Immanuel Wallerstein has a blog. That itself is a wonderful thing.
In one of his latest posts he talks about a debate among Leftist Brazilian intellectuals about Lula. Lula, the former union-leader and left wing dissident, has become quite a popular president, and successful by most standards, but this has caused a bit of anxiety among these intellectuals, who now worry that he has lost his Left credentials by governing in a pragmatic manner.
It is “the ancient dilemma of the Brazilian left–how to be both popular and on the left.”
Oddly enough they all seem to generally acknowledge that Lula has gained popularity among the poor. So he has not sold out his base, and in fact it is his popularity among the “masses” that is itself evidence of his retreat from the “utopia of a democratic left.”
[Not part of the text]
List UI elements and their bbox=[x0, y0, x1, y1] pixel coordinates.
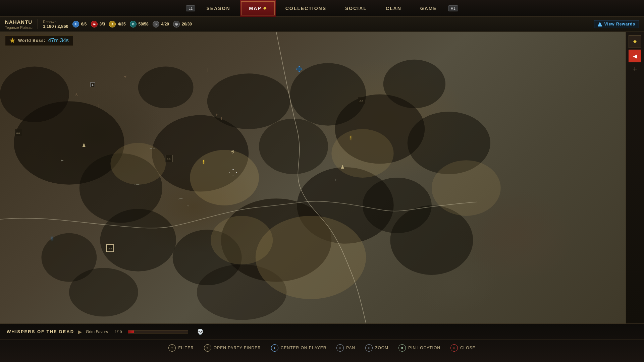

He has become, said one, “part of the ‘general marmalade’ of the Brazilian party system.” Delicious, one assumes, but not of the true Left.
I do understand the perception that mass popularity seems to somehow call into question whether any group or politician can be truly living up to its principles. This idea– that one must sell out to gain power is deeply engrained in our culture. We’ve all bought the Weberian definition of politician a bit too much.
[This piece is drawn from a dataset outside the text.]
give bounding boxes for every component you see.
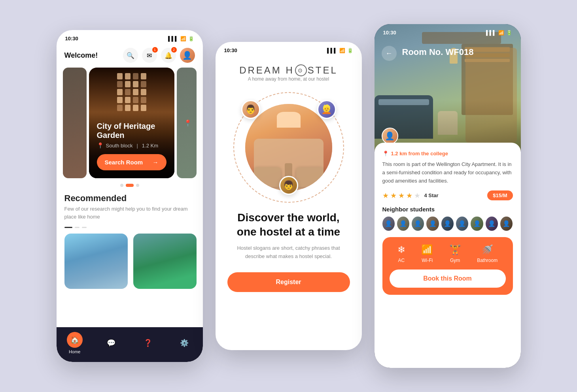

But this seems like a much more recent dilemma of the Left, rather than an ancient one. There is a long tradition of Left thinkers/activists– Paine, Marx, Frederick Douglass, Debs, Jaures, Lenin, Gandhi, King, etc…– who saw little conflict between utopianism and fighting for meaningful political power. In fact they understood that a utopian vision was necessary for the Left to achieve political power, but that without the pragmatic exercise of political power utopianism is nothing but narcissism.
It seems relatively recently that we have lost the ability to imagine a true Left leader achieving political power and popularity; presumed an inherent conflict between popularity and principles.
Its partly a lack of imagination. As Zizek says, we can imagine global warming– the end of the world!— but when asked to imagine an alternative to the Washington Consensus we seem tongue-tied.
But its also a sign of the times: in the neoliberal counter-revolution of the last 40 years, Left intellectuals have internalized the idea of their own unpopularity. Worse, they have embraced it, turning their unpopularity and alienation into a sign of righteousness and purity, like some weird medieval flagellant.
I also blame Foucault, though I’m not exactly sure I can articulate why. I think I just blame all of the Left’s problems on him.
Update: I should have been more clear that Wallerstein himself does not appear to agree with these intellectuals he is quoting. He points out that the rise of Brazil under Lula has undermined US hegemony in Latin America, and that even Castro thinks he has been a force for good.